I’m guessing a good number of college campuses were far more politicalized/radicalized in those days than they are now, and that this perhaps represents a general shift, rather than just a shift at U of Chicago. The counter-cultural movement would have been strong enough to infiltrate many loci of power, because at the end of the day, it wasn’t really about immediate politics, per se (though it certainly commented on that). It’s was about generational social politics. America has since then absorbed and “become” (i.e. spit out as “American culture”) the counter-culture, thus the counter-culture has ground to a stop. (I feel another wave coming on, though.)
Hi Max,
Yes, there is no doubt that there has been a general shift in American political culture since the 60s! I’m not sure if summing it up as a “generational social” issue completely does justice to the apparent political radicalism of the times, but I’m sure we pretty much agree and I have no desire to quibble. At any rate, your and Moacir’s comments persuade me that just thinking about the changing local situation at UChicago is too limited an analytical framework. The interesting research question, I guess, would be about how the broader changes in national culture and politics played out locally — it would be interesting to have a chronology of the decline and end of 60s radicalism on campus, a study of the growth of newly professionally-oriented students (a huge fraction are now econ majors) and the politics of that… etc. But I have no desire to actually do that study myself so I guess we’re stuck with speculation for the time being!

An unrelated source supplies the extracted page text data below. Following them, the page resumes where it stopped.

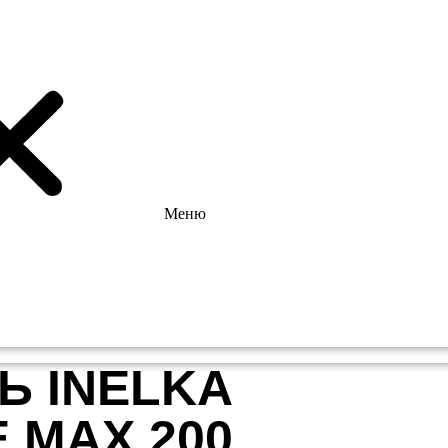
Меню
Ь INELKA
 МАХ 200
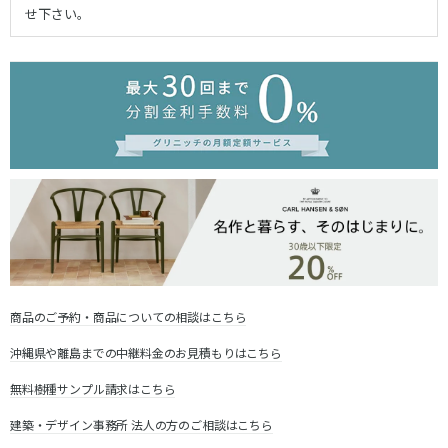
せ下さい。
商品のご予約・商品についての相談はこちら
沖縄県や離島までの中継料金のお見積もりはこちら
無料樹種サンプル請求はこちら
建築・デザイン事務所 法人の方のご相談はこちら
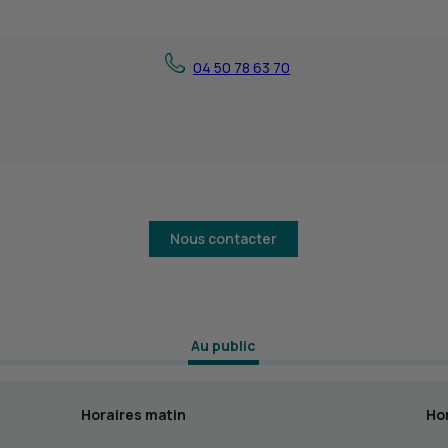
04 50 78 63 70
Nous contacter
 Au public 
Horaires matin
Hor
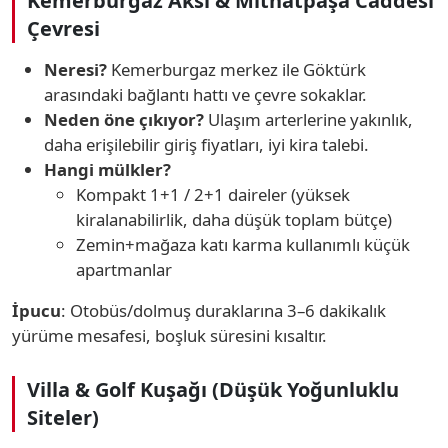
Kemerburgaz Aksı & Mithatpaşa Caddesi
Çevresi
Neresi?
Kemerburgaz merkez ile Göktürk
arasındaki bağlantı hattı ve çevre sokaklar.
Neden öne çıkıyor?
Ulaşım arterlerine yakınlık,
daha erişilebilir giriş fiyatları, iyi kira talebi.
Hangi mülkler?
Kompakt 1+1 / 2+1 daireler (yüksek
kiralanabilirlik, daha düşük toplam bütçe)
Zemin+mağaza katı karma kullanımlı küçük
apartmanlar
İpucu
: Otobüs/dolmuş duraklarına 3–6 dakikalık
yürüme mesafesi, boşluk süresini kısaltır.
Villa & Golf Kuşağı (Düşük Yoğunluklu
Siteler)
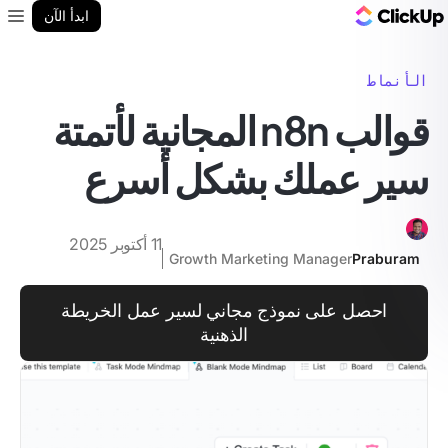
مدونة ClickUp
ابدأ الآن
enu
الأنماط
قوالب n8n المجانية لأتمتة
سير عملك بشكل أسرع
11 أكتوبر 2025
Growth Marketing Manager
Praburam
احصل على نموذج مجاني لسير عمل الخريطة
الذهنية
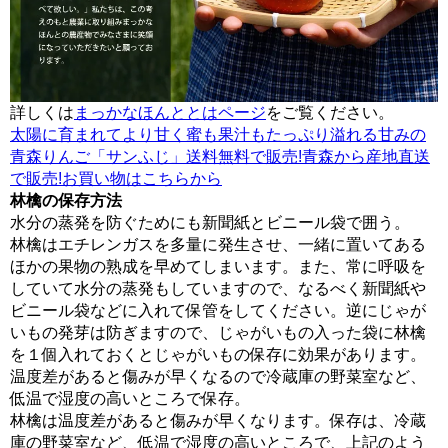
詳しくは
まっかなほんととはページ
をご覧ください。
太陽に育まれてより甘く蜜も果汁もたっぷり溢れる甘みの
青森りんご「サンふじ」送料無料で販売!青森から産地直送
で販売!お買い物はこちらから
林檎の保存方法
水分の蒸発を防ぐためにも新聞紙とビニール袋で囲う。
林檎はエチレンガスを多量に発生させ、一緒に置いてある
ほかの果物の熟成を早めてしまいます。また、常に呼吸を
していて水分の蒸発もしていますので、なるべく新聞紙や
ビニール袋などに入れて保管をしてください。逆にじゃが
いもの発芽は防ぎますので、じゃがいもの入った袋に林檎
を１個入れておくとじゃがいもの保存に効果があります。
温度差があると傷みが早くなるので冷蔵庫の野菜室など、
低温で湿度の高いところで保存。
林檎は温度差があると傷みが早くなります。保存は、冷蔵
庫の野菜室など、低温で湿度の高いところで、上記のよう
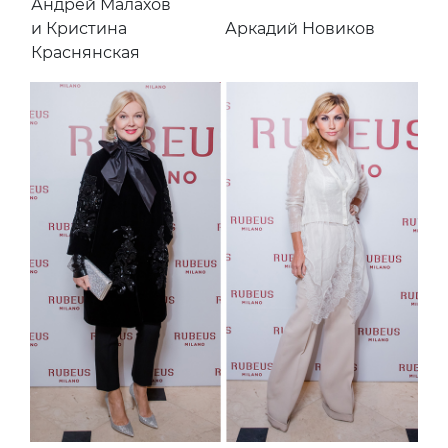
Андрей Малахов
и Кристина
Аркадий Новиков
Краснянская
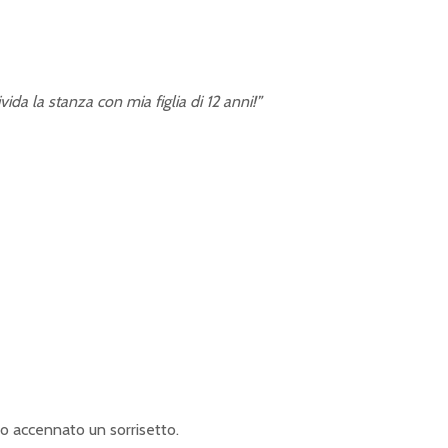
vida la stanza con mia figlia di 12 anni!”
lo accennato un sorrisetto.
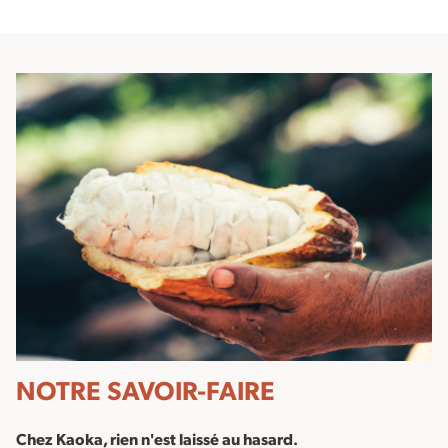
NOTRE SAVOIR-FAIRE
Chez Kaoka, rien n'est laissé au hasard.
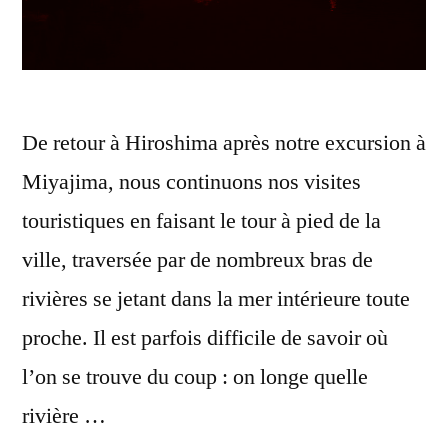
De retour à Hiroshima après notre excursion à
Miyajima, nous continuons nos visites
touristiques en faisant le tour à pied de la
ville, traversée par de nombreux bras de
rivières se jetant dans la mer intérieure toute
proche. Il est parfois difficile de savoir où
l’on se trouve du coup : on longe quelle
rivière …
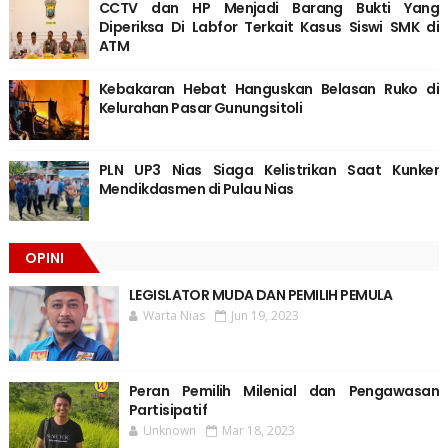
CCTV dan HP Menjadi Barang Bukti Yang
Diperiksa Di Labfor Terkait Kasus Siswi SMK di
ATM
Kebakaran Hebat Hanguskan Belasan Ruko di
Kelurahan Pasar Gunungsitoli
PLN UP3 Nias Siaga Kelistrikan Saat Kunker
Mendikdasmen di Pulau Nias
OPINI
LEGISLATOR MUDA DAN PEMILIH PEMULA
Warta Nias
Jun 19, 2023
Peran Pemilih Milenial dan Pengawasan
Partisipatif
Unknown
Mar 18, 2023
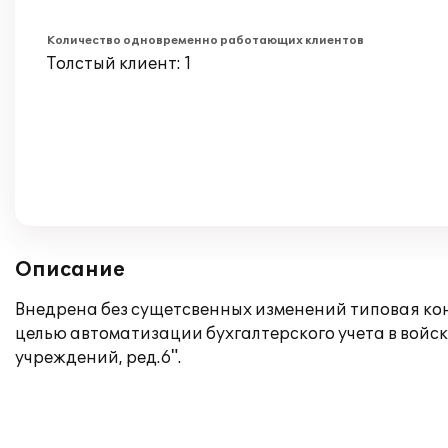
Количество одновременно работающих клиентов
Толстый клиент: 1
Описание
Внедрена без сущетсвенных изменений типовая кон
целью автоматизации бухгалтерского учета в войск
учреждений, ред.6".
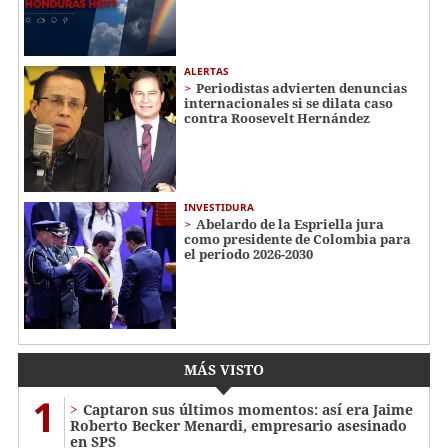
ALERTAS
Periodistas advierten denuncias
internacionales si se dilata caso
contra Roosevelt Hernández
INVESTIDURA
Abelardo de la Espriella jura
como presidente de Colombia para
el periodo 2026-2030
MÁS VISTO
1
Captaron sus últimos momentos: así era Jaime
Roberto Becker Menardi​​​, empresario asesinado
en SPS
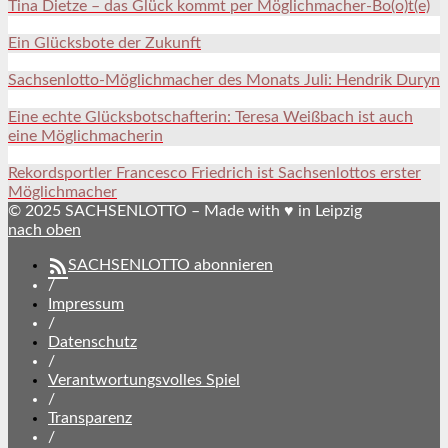
Tina Dietze – das Glück kommt per Möglichmacher-Bo(o)t(e)
Ein Glücksbote der Zukunft
Sachsenlotto-Möglichmacher des Monats Juli: Hendrik Duryn
Eine echte Glücksbotschafterin: Teresa Weißbach ist auch
eine Möglichmacherin
Rekordsportler Francesco Friedrich ist Sachsenlottos erster
Möglichmacher
© 2025 SACHSENLOTTO – Made with ♥ in Leipzig
nach oben
SACHSENLOTTO abonnieren
/
Impressum
/
Datenschutz
/
Verantwortungsvolles Spiel
/
Transparenz
/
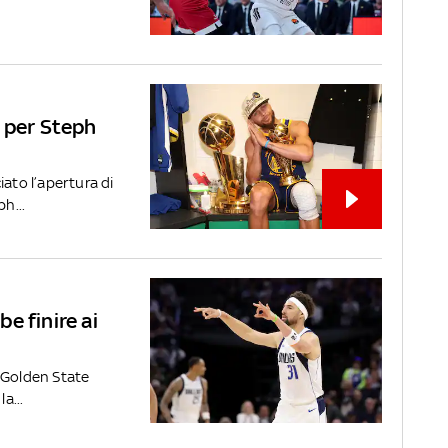
e per Steph
iato l’apertura di
h...
e finire ai
 Golden State
a...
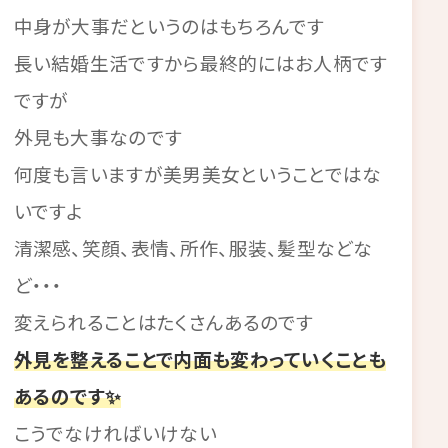
中身が大事だというのはもちろんです
長い結婚生活ですから最終的にはお人柄です
ですが
外見も大事なのです
何度も言いますが美男美女ということではな
いですよ
清潔感、笑顔、表情、所作、服装、髪型などな
ど・・・
変えられることはたくさんあるのです
外見を整えることで内面も変わっていくことも
あるのです✨
こうでなければいけない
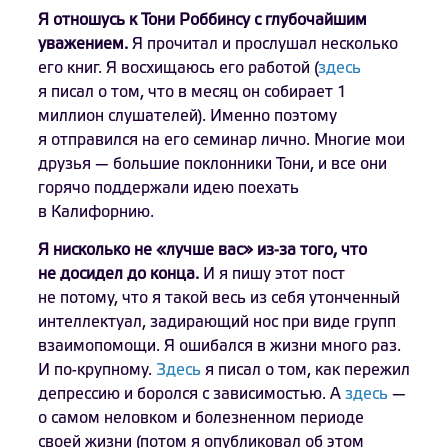
Я отношусь к Тони Роббинсу с глубочайшим
уважением.
Я прочитал и прослушал несколько
его книг. Я восхищаюсь его работой (
здесь
я писал о том, что в месяц он собирает 1
миллион слушателей). Именно поэтому
я отправился на его семинар лично. Многие мои
друзья — большие поклонники Тони, и все они
горячо поддержали идею поехать
в Калифорнию.
Я нисколько не «лучше вас» из-за того, что
не досидел до конца.
И я пишу этот пост
не потому, что я такой весь из себя утонченный
интеллектуал, задирающий нос при виде групп
взаимопомощи. Я ошибался в жизни много раз.
И по-крупному.
Здесь
я писал о том, как пережил
депрессию и боролся с зависимостью. А
здесь
—
о самом неловком и болезненном периоде
своей жизни (потом я опубликовал об этом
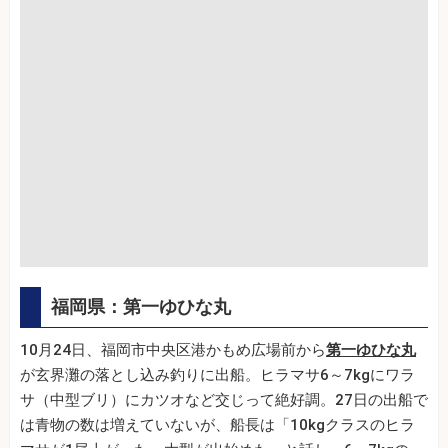
福岡県：第一ゆひな丸
10月24日、福岡市中央区港かもめ広場前から
第一ゆひな丸
が玄界灘の落とし込み釣りに出船。ヒラマサ6～7kgにワラ
サ（中型ブリ）にカツオなど交じって絶好調。27日の出船で
は青物の数は増えていないが、船長は「10kgクラスのヒラ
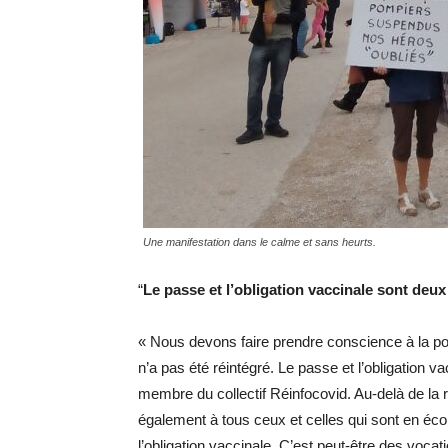
Une manifestation dans le calme et sans heurts.
“
Le passe et l’obligation vaccinale sont deu
« Nous devons faire prendre conscience à la pop
n’a pas été réintégré. Le passe et l’obligation 
membre du collectif Réinfocovid. Au-delà de la
également à tous ceux et celles qui sont en éco
l’obligation vaccinale. C’est peut-être des vocati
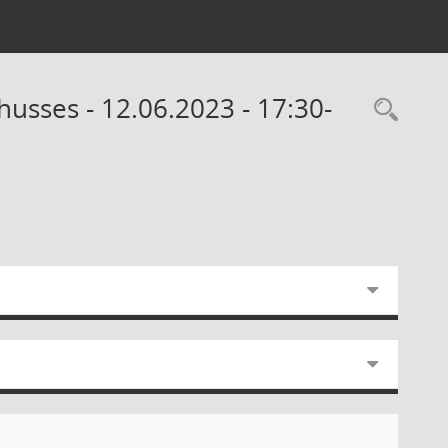
husses - 12.06.2023 - 17:30-
Rec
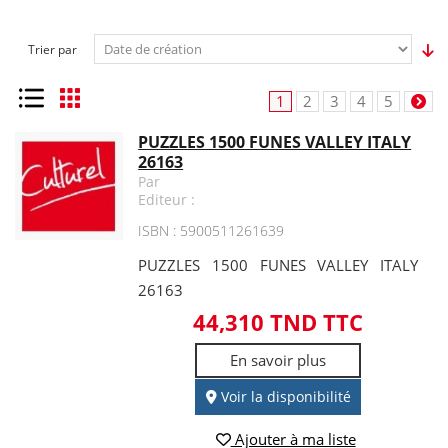
Trier par
Liste
Grille
1
2
3
4
5
PUZZLES 1500 FUNES VALLEY ITALY
26163
Par
Editeur :
ISBN : 5900511261639
PUZZLES 1500 FUNES VALLEY ITALY
26163
44,310 TND TTC
En savoir plus
Voir la disponibilité
Ajouter à ma liste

I claim no certain knowledge here, but having studied the careers of Robert M. Hutchins and Mortimer J. Adler quite deeply, I can say a few things:
1. Walgreen and his ilk became concerned about communism on the campus, first in the 1930s, in part, because the great books/honors courses required the reading of Marx and Engels.
2. Adler and Hutchins were linked to all sorts of things by period conservatives because of their sympathies with world federal gov’t. This may have helped foster a aura of liberal views/communist sympathies on campus.
3. Adler and Hutchins complained most loudly about student apathy during the 1930s especially. I don’t recall either of them complaining, per their biographies (Hutchins via Dzuback and Ashmore) and autogiographies (Adler had two), about student communists.
Now some questions:
1. What of the sympathies of Maroon writers and editors versus the campus student body in general?
2. Is it not possible that Rorty is simply bitter over a failed student gov’t initiative? I mean, we have a tendency to remember the most dramatic things in relation to our personal situations.
– Tim
Thanks for the info, Tim! One can only assume that perhaps the Maroon was more sympathetic to the communists than the student body at large. As for (2), if you read the rest of the interview, I think it’s safe to say that Rorty’s comments fit in well with his more general political outlook, so I think his remarks about UChicago should probably be interpreted in that context too.